Here, MBI has adequately shown that none of the parties resides in New York County so that venue is improper here. In particular, MBI provides proof that its principal place of business is in Nassau County, that the Insured's principal office is in Suffolk County, and that Merrimack is a Massachusetts corporation without a principal office in New York County. As for the remaining defendants, the complaint alleges that Arcade and MRC2 each of a principal place of business is in Kings County; while the location of Cavalier's principal place of business is identified as West Islip, New York and Rockledge's principal place of business is alleged to be in Yonkers, New York. As for Millennium Development, which is not alleged to have a principal place of business in the complaint, a business entity search through the New York Secretary of State's website reveals that its principal place of business is in Kings County. A business entity search of the other defendants reveals that they are either not registered with the Secretary of State or have principal places of business consistent with those alleged in the complaint.

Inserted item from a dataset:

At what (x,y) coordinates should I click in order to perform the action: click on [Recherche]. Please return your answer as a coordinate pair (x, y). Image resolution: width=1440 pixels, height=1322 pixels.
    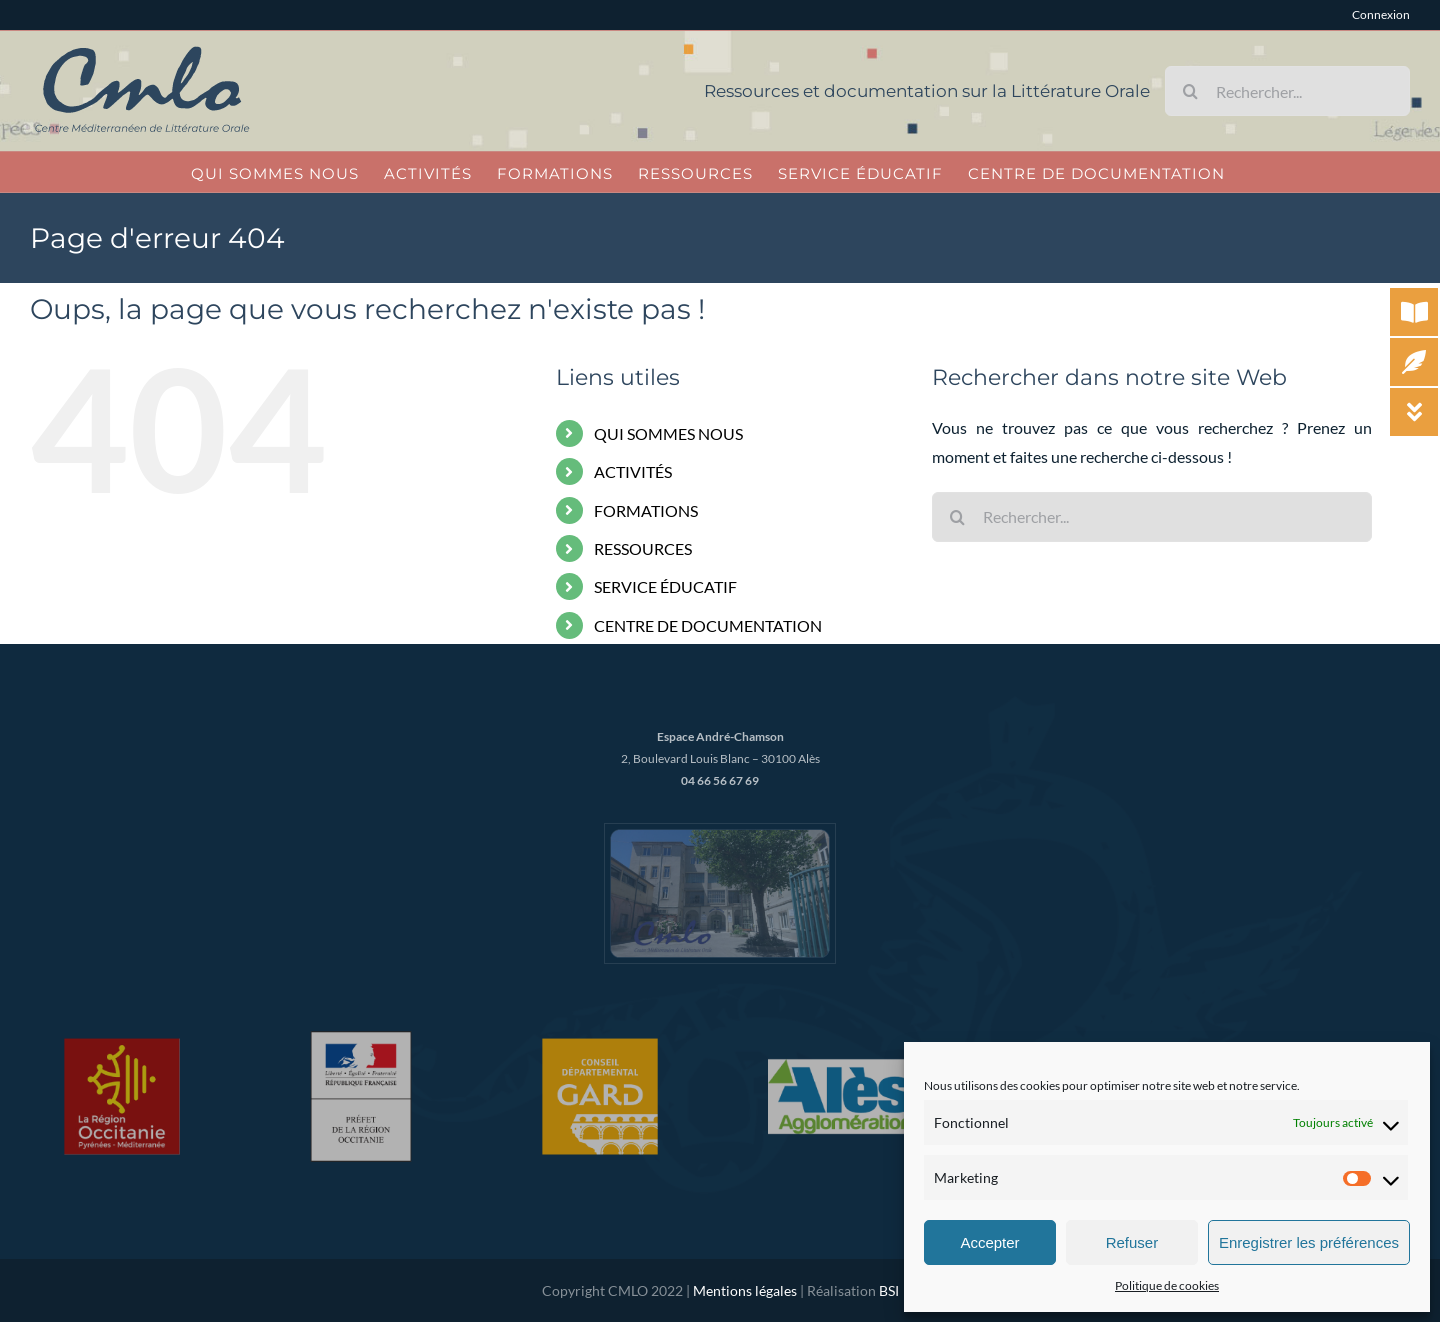
    Looking at the image, I should click on (1190, 91).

Next, MBI has complied with the procedure for changing venue as a matter of right, by serving a demand before it served its answer (CPLR 511(a)) and moving to change venue "within fifteen days of the demand." CPLR 511 (b). Specifically, MBI's demand is dated December 14, 2012 and the Answer is dated February 6, 2013. In addition, this motion is dated December 29, 2012, which is 15 days from the date of the demand.
Finally, Merrimack provides no case law supporting its position that the venue of this action is properly based on accident location, and it also fails to provide an evidentiary basis for a discretionary change of venue to this court under CPLR 510(3). See O'Brien v. Vassar Brothers Hospital. 207 A.D.2d 169 (2nd Dept. 1995)(holding that to demonstrate entitlement to a change of venue under 510(3), a defendant must submit affidavits from material witnesses which satisfy a four-part test); Heinemann v. Grunfeld . 224 A.D.2d 204 (1st Dept 1996)(same).
In view of the above, it is
ORDERED that defendant Marine Bulkhead, Inc.'s motion to change venue from this court to Nassau County is granted; and it is further
ORDERED that the venue of this action is changed from this court to the Supreme Court County of Nassau, and upon service by the movant of a copy of this order with notice of entry and payment of appropriate fees, if any, the Clerk of this Court is directed to transfer the papers on file in this action to the Clerk of the Supreme Court, County of Nassau.